La cour d’appel de Bordeaux a rejeté ce jeudi la reconnaissance post-mortem de maladie professionnelle de l’ouvrier viticole Denis Bibeyran. Mais sa sœur Marie-Lys promet déjà de ne pas s’arrêter là.
Par Xavier Ridon publié le 21/09/2017 à 17h45

Dans la salle des pas perdus de la cour d’appel de Bordeaux, Marie-Lys Bibeyran s’indigne. D’ailleurs, en pleine interview, un policier vient lui demander de parler un peu moins fort pour la bonne tenue des audiences. Car la Médocaine ne comprend pas le délibéré qu’elle vient de recevoir de la juridiction.

Depuis des années, elle défend corps et âme la reconnaissance professionnelle de la mort de son frère Denis. D’abord déboutée devant les instances de la Mutuelle sociale agricole (MSA) puis rejetée par le tribunal des affaires de sécurité sociale (Tass), son action en appel pouvait aboutir à une demande d’expertise au comité régional de reconnaissance des maladies professionnelles – la troisième.

Arsenic, l’anticancéreux

Son avocat Maitre Lafforgue espérait cette hypothèse ou au mieux donner directement gain de cause. Mais la cour a donc choisi la troisième option – celle de débouter – « la pire » s’énerve Marie-Lys Bibeyran.

Si la cour reconnait que l’arsenic et ses dérivés, utilisés par son frère dans le cadre de son travail, peuvent « avoir des effets cancérigènes sur la peau », elle estime – surprise – qu’ils peuvent avoir des « effets anticancéreux pour certaines tumeurs ». Marie-Lys Bibeyran bondit :

« Comment peut-on dire qu’il peut y avoir des vertus anticancéreuses avec toute la bibliographie qui existe ? »

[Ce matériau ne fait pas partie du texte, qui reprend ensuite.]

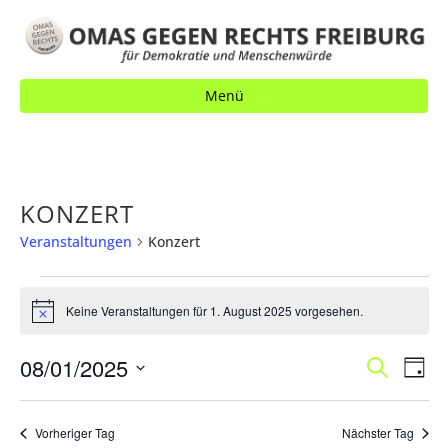
Menü
KONZERT
Veranstaltungen
Konzert
VERANSTALTUNGEN
Keine Veranstaltungen für 1. August 2025 vorgesehen.
FÜR
H
i
1.
n
V
08/01/2025
V
S
w
AUGUST
T
e
u
E
a
E
2025
D
i
c
g
s
R
h
a
R
Vorheriger Tag
Nächster Tag
e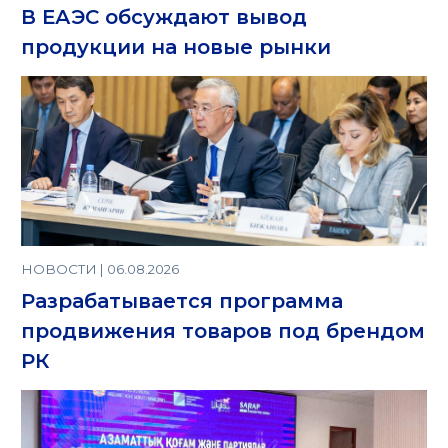
В ЕАЭС обсуждают вывод
продукции на новые рынки
НОВОСТИ | 06.08.2026
Разрабатывается программа
продвижения товаров под брендом
РК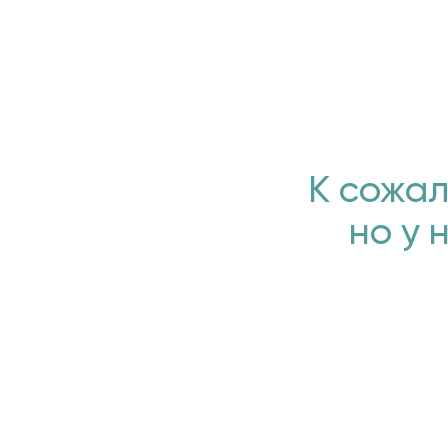
К сожал
но у 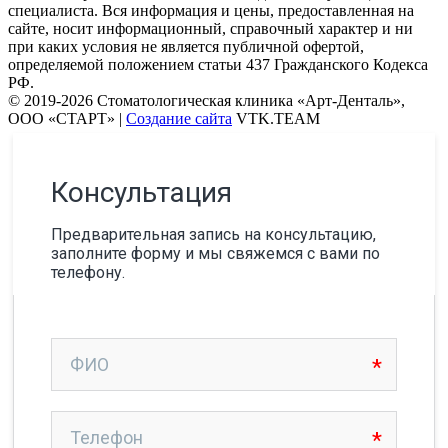
специалиста. Вся информация и цены, предоставленная на
сайте, носит информационный, справочный характер и ни
при каких условия не является публичной офертой,
определяемой положением статьи 437 Гражданского Кодекса
РФ.
© 2019-2026 Стоматологическая клиника «Арт-Денталь»,
ООО «СТАРТ» |
Создание сайта
VTK.TEAM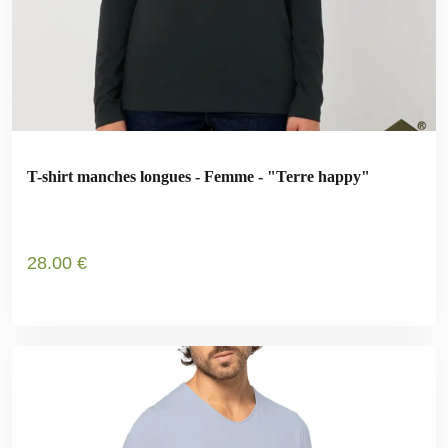
T-shirt manches longues - Femme - "Terre happy"
28
.00
€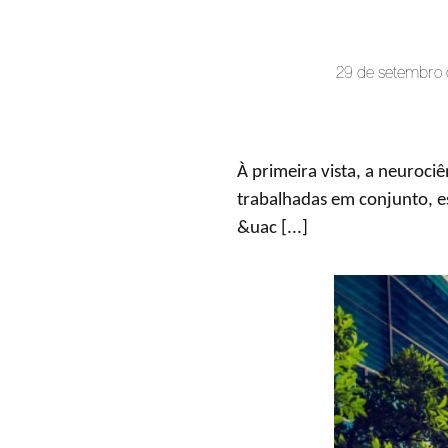
29 de setembro
À primeira vista, a neuroci
trabalhadas em conjunto, 
&uac [...]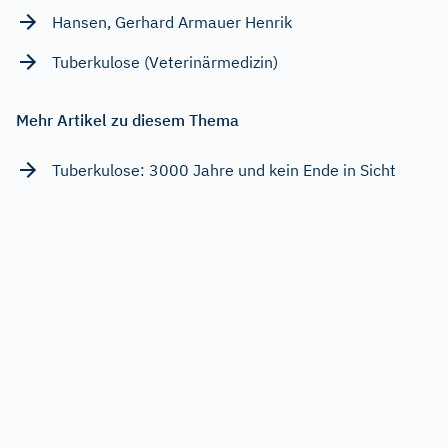
Hansen, Gerhard Armauer Henrik
Tuberkulose (Veterinärmedizin)
Mehr Artikel zu diesem Thema
Tuberkulose: 3000 Jahre und kein Ende in Sicht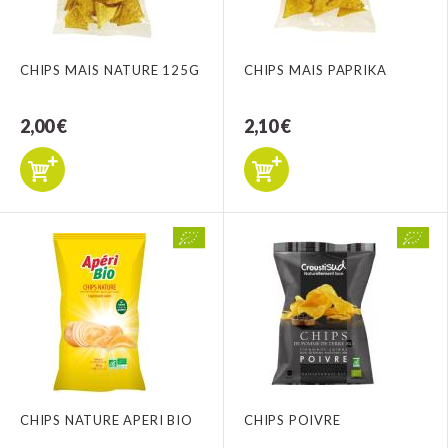
CHIPS MAIS NATURE 125G
CHIPS MAIS PAPRIKA
2,00 €
2,10 €
CHIPS NATURE APERI BIO
CHIPS POIVRE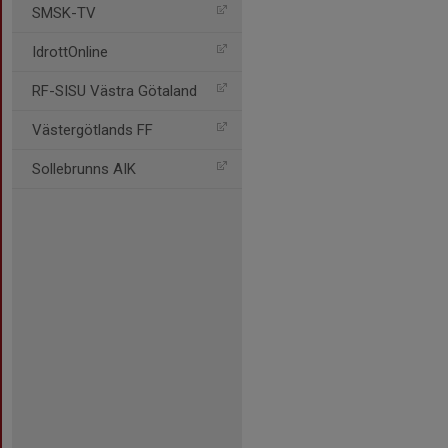
SMSK-TV
IdrottOnline
RF-SISU Västra Götaland
Västergötlands FF
Sollebrunns AIK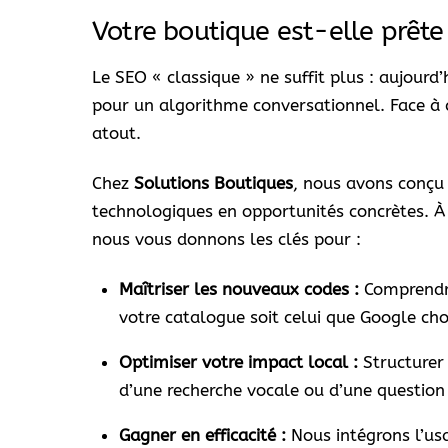
Votre boutique est-elle prête p
Le SEO « classique » ne suffit plus : aujourd’
pour un algorithme conversationnel. Face à c
atout.
Chez
Solutions Boutiques
, nous avons conç
technologiques en opportunités concrètes. À 
nous vous donnons les clés pour :
Maîtriser les nouveaux codes :
Comprendre
votre catalogue soit celui que Google chois
Optimiser votre impact local :
Structurer 
d’une recherche vocale ou d’une question
Gagner en efficacité :
Nous intégrons l’us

Il faut préciser que depuis 1985, les risques cancérigènes de l’arsenic sont reconnues quand bien même il a fallu attendre 2001 pour qu’il soit interdit à la vente pour la viticulture française.

Quand la cour d’appel de Bordeaux loue les effets « anticancéreux » de pesticides dans Actualités 2017_09_21_Bibeyran-650x432

Marie-Lys Bibeyran le 21 septembre à la Cour d’Appel de Bordeaux (XR/Rue89 Bordeaux)

Pour ne rien arranger, la cour indique sans sourciller que les pesticides organochlorés sont « susceptibles d’entrainer un risque accru de cancers des voies biliaires » dont est mort Denis Bibeyran. Seulement, ils ne font pas partie de la liste de produits utilisés par celui-ci et mise à la disposition de l’autorité judiciaire. Et pour cause, explique la sœur de la victime :

« Nous n’avons pu obtenir de la part de son employeur (un château de Listrac-Médoc, NDLR) que les produits utilisés de 2000 à 2008 alors que mon frère y bossait depuis 1984. Cela met en lumière la difficulté d’obtenir ces documents malgré l’obligation inscrite dans le code du travail. On ne demande pas une faveur mais la reconnaissance d’un droit. »

Sans pouvoir annoncer si elle se pourvoit en cassation, elle concentre sa colère dans son combat avec le Collectif Info Médoc Pesticides :

« Je ne veux pas que ces personnes soient condamnées à la double peine : maladie et silence. Ce qu’on ne gagnera pas devant les tribunaux, on le gagnera sur le terrain. »

Avis à ceux qui lui demanderaient de parler moins fort.